* **To do**
Output the records below in full, word for word; pictures do not belong in it.

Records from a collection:
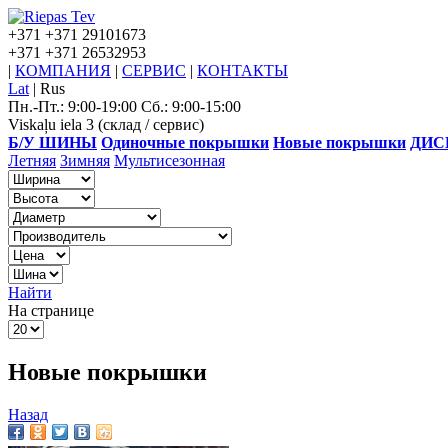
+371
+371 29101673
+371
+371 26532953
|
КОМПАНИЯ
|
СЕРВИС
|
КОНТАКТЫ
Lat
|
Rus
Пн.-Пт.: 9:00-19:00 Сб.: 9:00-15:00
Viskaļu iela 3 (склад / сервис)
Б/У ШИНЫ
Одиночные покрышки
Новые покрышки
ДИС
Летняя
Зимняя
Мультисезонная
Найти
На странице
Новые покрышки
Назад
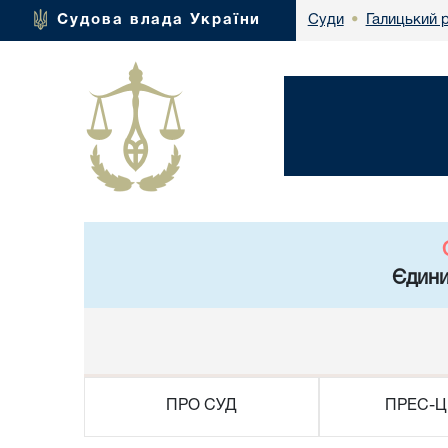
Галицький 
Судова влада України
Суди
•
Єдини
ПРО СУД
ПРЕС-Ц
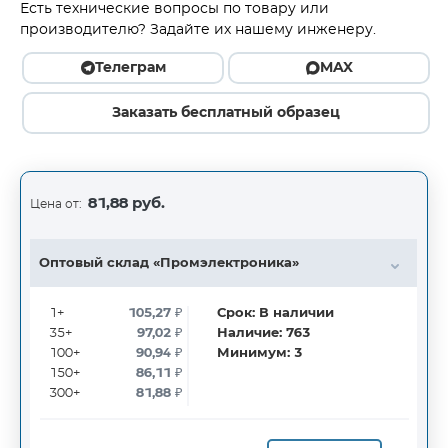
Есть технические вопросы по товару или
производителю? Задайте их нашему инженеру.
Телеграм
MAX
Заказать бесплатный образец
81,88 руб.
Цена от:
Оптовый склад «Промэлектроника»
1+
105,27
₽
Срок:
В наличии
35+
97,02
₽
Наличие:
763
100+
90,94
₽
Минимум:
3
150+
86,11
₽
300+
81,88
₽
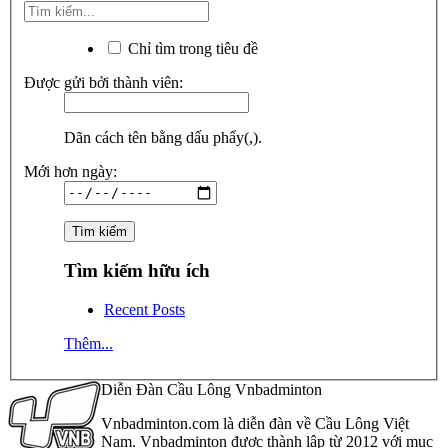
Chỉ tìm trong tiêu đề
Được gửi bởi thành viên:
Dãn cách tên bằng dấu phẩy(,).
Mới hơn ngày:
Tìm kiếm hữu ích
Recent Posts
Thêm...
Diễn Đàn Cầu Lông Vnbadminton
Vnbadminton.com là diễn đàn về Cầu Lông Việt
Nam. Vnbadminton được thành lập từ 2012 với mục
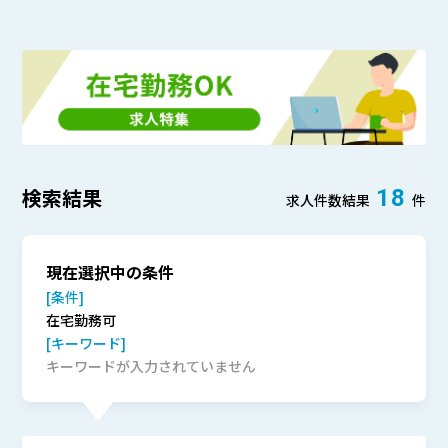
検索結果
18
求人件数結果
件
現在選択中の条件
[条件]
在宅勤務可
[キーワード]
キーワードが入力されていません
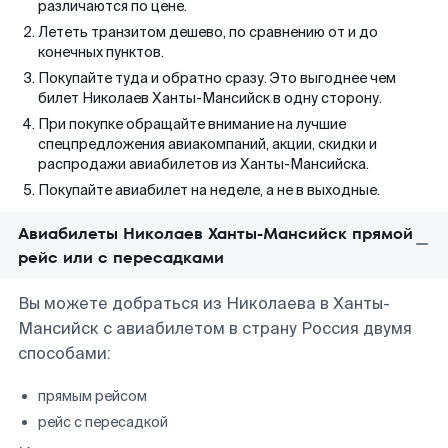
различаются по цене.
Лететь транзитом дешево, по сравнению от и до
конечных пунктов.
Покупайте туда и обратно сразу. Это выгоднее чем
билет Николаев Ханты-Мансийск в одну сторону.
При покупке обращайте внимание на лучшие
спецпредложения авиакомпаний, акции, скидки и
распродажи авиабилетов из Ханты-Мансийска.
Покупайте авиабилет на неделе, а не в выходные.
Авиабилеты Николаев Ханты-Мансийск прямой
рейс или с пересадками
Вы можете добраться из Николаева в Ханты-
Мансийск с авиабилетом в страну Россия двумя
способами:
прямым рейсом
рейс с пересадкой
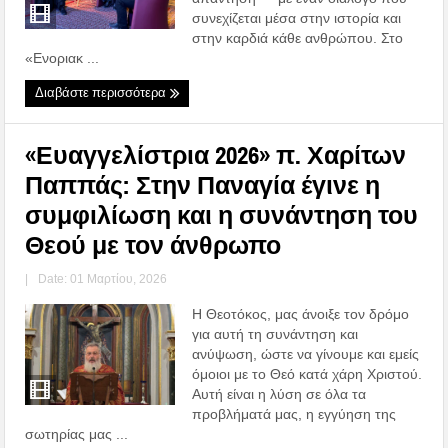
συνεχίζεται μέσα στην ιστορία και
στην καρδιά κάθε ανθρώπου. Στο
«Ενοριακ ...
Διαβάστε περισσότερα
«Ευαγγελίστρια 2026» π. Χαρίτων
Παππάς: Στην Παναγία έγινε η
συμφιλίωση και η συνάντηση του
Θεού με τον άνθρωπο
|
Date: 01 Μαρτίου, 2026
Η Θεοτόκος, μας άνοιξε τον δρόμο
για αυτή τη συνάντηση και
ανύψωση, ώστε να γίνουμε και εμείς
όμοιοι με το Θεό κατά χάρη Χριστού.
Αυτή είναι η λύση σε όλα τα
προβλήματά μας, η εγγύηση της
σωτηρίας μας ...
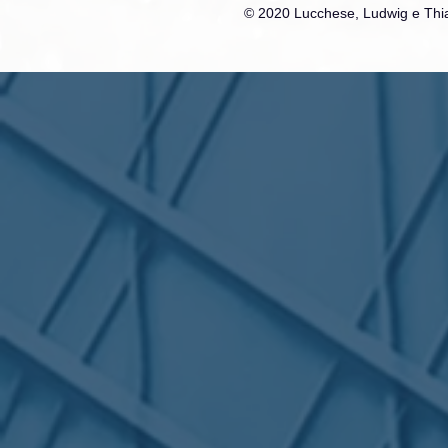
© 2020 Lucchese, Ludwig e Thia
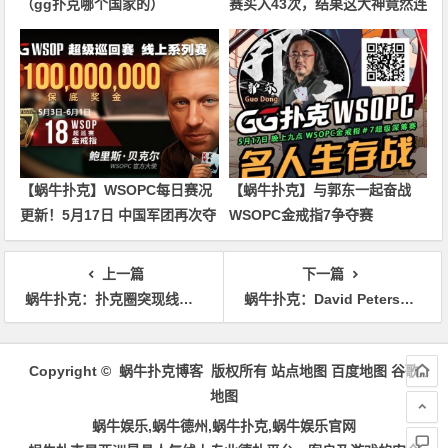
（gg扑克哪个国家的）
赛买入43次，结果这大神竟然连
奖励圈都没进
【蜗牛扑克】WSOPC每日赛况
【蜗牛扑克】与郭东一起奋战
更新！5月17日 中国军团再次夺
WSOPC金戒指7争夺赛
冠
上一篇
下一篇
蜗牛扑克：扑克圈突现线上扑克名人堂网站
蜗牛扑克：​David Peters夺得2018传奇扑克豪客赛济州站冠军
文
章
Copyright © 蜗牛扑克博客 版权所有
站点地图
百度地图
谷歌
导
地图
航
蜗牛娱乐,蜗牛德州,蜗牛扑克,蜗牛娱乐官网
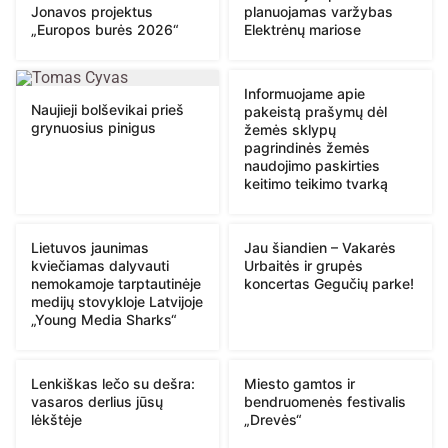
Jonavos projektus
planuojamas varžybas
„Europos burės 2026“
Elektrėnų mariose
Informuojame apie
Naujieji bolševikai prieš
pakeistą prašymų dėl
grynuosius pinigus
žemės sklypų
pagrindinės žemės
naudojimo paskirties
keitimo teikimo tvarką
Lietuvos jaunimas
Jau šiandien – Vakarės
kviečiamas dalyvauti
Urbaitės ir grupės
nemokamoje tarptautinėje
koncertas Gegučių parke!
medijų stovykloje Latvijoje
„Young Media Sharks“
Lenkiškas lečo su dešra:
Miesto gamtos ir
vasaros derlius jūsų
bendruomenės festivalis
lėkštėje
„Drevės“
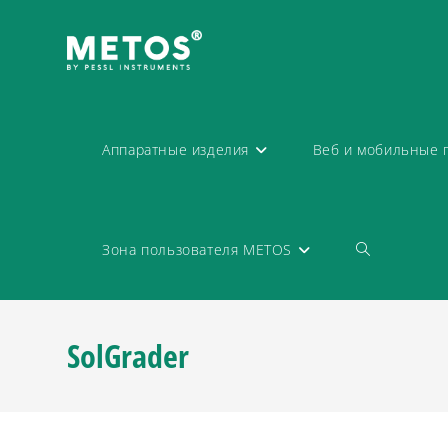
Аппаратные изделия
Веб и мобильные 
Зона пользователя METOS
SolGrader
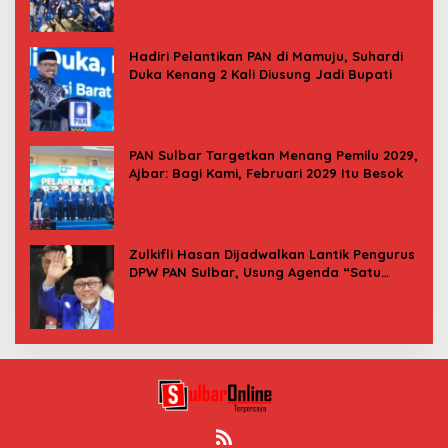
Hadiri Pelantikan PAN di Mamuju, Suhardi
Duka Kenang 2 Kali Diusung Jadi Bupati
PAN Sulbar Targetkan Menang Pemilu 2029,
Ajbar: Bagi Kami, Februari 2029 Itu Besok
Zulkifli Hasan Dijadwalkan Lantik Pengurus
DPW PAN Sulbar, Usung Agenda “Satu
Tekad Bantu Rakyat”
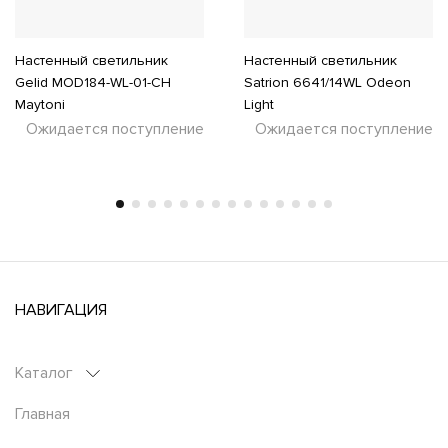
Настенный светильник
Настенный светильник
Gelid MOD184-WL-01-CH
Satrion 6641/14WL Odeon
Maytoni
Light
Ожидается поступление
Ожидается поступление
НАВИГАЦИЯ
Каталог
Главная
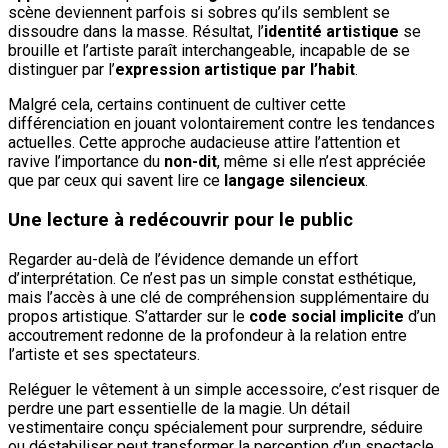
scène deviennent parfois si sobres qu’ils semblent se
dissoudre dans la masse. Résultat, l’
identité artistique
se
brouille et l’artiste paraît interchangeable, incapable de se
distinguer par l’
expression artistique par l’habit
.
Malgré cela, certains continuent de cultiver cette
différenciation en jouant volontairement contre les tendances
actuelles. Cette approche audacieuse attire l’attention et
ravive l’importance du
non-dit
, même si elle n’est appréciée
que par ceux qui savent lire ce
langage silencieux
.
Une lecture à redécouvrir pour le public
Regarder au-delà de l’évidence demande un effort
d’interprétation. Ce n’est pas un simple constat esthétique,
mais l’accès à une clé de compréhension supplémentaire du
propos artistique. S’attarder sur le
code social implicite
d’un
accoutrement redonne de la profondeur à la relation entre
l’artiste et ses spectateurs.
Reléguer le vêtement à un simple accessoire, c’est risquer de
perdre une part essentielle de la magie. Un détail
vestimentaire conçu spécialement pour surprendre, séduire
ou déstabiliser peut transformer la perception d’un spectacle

* **Task answer**
+371
+371 29101673
+371
+371 26532953
|
КОМПАНИЯ
|
СЕРВИС
|
КОНТАКТЫ
Lat
|
Rus
Пн.-Пт.: 9:00-19:00 Сб.: 9:00-15:00
Viskaļu iela 3 (склад / сервис)
Б/У ШИНЫ
Одиночные покрышки
Новые покрышки
ДИС
Летняя
Зимняя
Мультисезонная
Найти
На странице
Новые покрышки
Назад
Галицький 
Судова влада України
Суди
•
Єдини
ПРО СУД
ПРЕС-Ц
Есть технические вопросы по товару или
производителю? Задайте их нашему инженеру.
Телеграм
MAX
Заказать бесплатный образец
81,88 руб.
Цена от:
Оптовый склад «Промэлектроника»
1+
105,27
₽
Срок:
В наличии
35+
97,02
₽
Наличие:
763
100+
90,94
₽
Минимум:
3
150+
86,11
₽
300+
81,88
₽
Chỉ tìm trong tiêu đề
Được gửi bởi thành viên:
Dãn cách tên bằng dấu phẩy(,).
Mới hơn ngày:
Tìm kiếm hữu ích
Recent Posts
Thêm...
Diễn Đàn Cầu Lông Vnbadminton
Vnbadminton.com là diễn đàn về Cầu Lông Việt
Nam. Vnbadminton được thành lập từ 2012 với mục
検索結果
18
求人件数結果
件
現在選択中の条件
[条件]
在宅勤務可
[キーワード]
キーワードが入力されていません
различаются по цене.
Лететь транзитом дешево, по сравнению от и до
конечных пунктов.
Покупайте туда и обратно сразу. Это выгоднее чем
билет Николаев Ханты-Мансийск в одну сторону.
При покупке обращайте внимание на лучшие
спецпредложения авиакомпаний, акции, скидки и
распродажи авиабилетов из Ханты-Мансийска.
Покупайте авиабилет на неделе, а не в выходные.
Авиабилеты Николаев Ханты-Мансийск прямой
рейс или с пересадками
Вы можете добраться из Николаева в Ханты-
Мансийск с авиабилетом в страну Россия двумя
способами:
прямым рейсом
рейс с пересадкой
συνεχίζεται μέσα στην ιστορία και
στην καρδιά κάθε ανθρώπου. Στο
«Ενοριακ ...
Διαβάστε περισσότερα
«Ευαγγελίστρια 2026» π. Χαρίτων
Παππάς: Στην Παναγία έγινε η
συμφιλίωση και η συνάντηση του
Θεού με τον άνθρωπο
|
Date: 01 Μαρτίου, 2026
Η Θεοτόκος, μας άνοιξε τον δρόμο
για αυτή τη συνάντηση και
ανύψωση, ώστε να γίνουμε και εμείς
όμοιοι με το Θεό κατά χάρη Χριστού.
Αυτή είναι η λύση σε όλα τα
προβλήματά μας, η εγγύηση της
σωτηρίας μας ...
© 2020 Lucchese, Ludwig e Thia
（gg扑克哪个国家的）
赛买入43次，结果这大神竟然连
奖励圈都没进
【蜗牛扑克】WSOPC每日赛况
【蜗牛扑克】与郭东一起奋战
更新！5月17日 中国军团再次夺
WSOPC金戒指7争夺赛
冠
上一篇
下一篇
蜗牛扑克：扑克圈突现线上扑克名人堂网站
蜗牛扑克：​David Peters夺得2018传奇扑克豪客赛济州站冠军
文
章
Copyright © 蜗牛扑克博客 版权所有
站点地图
百度地图
谷歌
导
地图
航
蜗牛娱乐,蜗牛德州,蜗牛扑克,蜗牛娱乐官网
Jonavos projektus
planuojamas varžybas
„Europos burės 2026“
Elektrėnų mariose
Informuojame apie
Naujieji bolševikai prieš
pakeistą prašymų dėl
grynuosius pinigus
žemės sklypų
pagrindinės žemės
naudojimo paskirties
keitimo teikimo tvarką
Lietuvos jaunimas
Jau šiandien – Vakarės
kviečiamas dalyvauti
Urbaitės ir grupės
nemokamoje tarptautinėje
koncertas Gegučių parke!
medijų stovykloje Latvijoje
„Young Media Sharks“
Lenkiškas lečo su dešra:
Miesto gamtos ir
vasaros derlius jūsų
bendruomenės festivalis
lėkštėje
„Drevės“
Аппаратные изделия
Веб и мобильные 
Зона пользователя METOS
SolGrader
Hadiri Pelantikan PAN di Mamuju, Suhardi
Duka Kenang 2 Kali Diusung Jadi Bupati
PAN Sulbar Targetkan Menang Pemilu 2029,
Ajbar: Bagi Kami, Februari 2029 Itu Besok
Zulkifli Hasan Dijadwalkan Lantik Pengurus
DPW PAN Sulbar, Usung Agenda “Satu
Tekad Bantu Rakyat”
Настенный светильник
Настенный светильник
Gelid MOD184-WL-01-CH
Satrion 6641/14WL Odeon
Maytoni
Light
Ожидается поступление
Ожидается поступление
НАВИГАЦИЯ
Каталог
Главная
scène deviennent parfois si sobres qu’ils semblent se
dissoudre dans la masse. Résultat, l’
identité artistique
se
brouille et l’artiste paraît interchangeable, incapable de se
distinguer par l’
expression artistique par l’habit
.
Malgré cela, certains continuent de cultiver cette
différenciation en jouant volontairement contre les tendances
actuelles. Cette approche audacieuse attire l’attention et
ravive l’importance du
non-dit
, même si elle n’est appréciée
que par ceux qui savent lire ce
langage silencieux
.
Une lecture à redécouvrir pour le public
Regarder au-delà de l’évidence demande un effort
d’interprétation. Ce n’est pas un simple constat esthétique,
mais l’accès à une clé de compréhension supplémentaire du
propos artistique. S’attarder sur le
code social implicite
d’un
accoutrement redonne de la profondeur à la relation entre
l’artiste et ses spectateurs.
Reléguer le vêtement à un simple accessoire, c’est risquer de
perdre une part essentielle de la magie. Un détail
vestimentaire conçu spécialement pour surprendre, séduire
ou déstabiliser peut transformer la perception d’un spectacle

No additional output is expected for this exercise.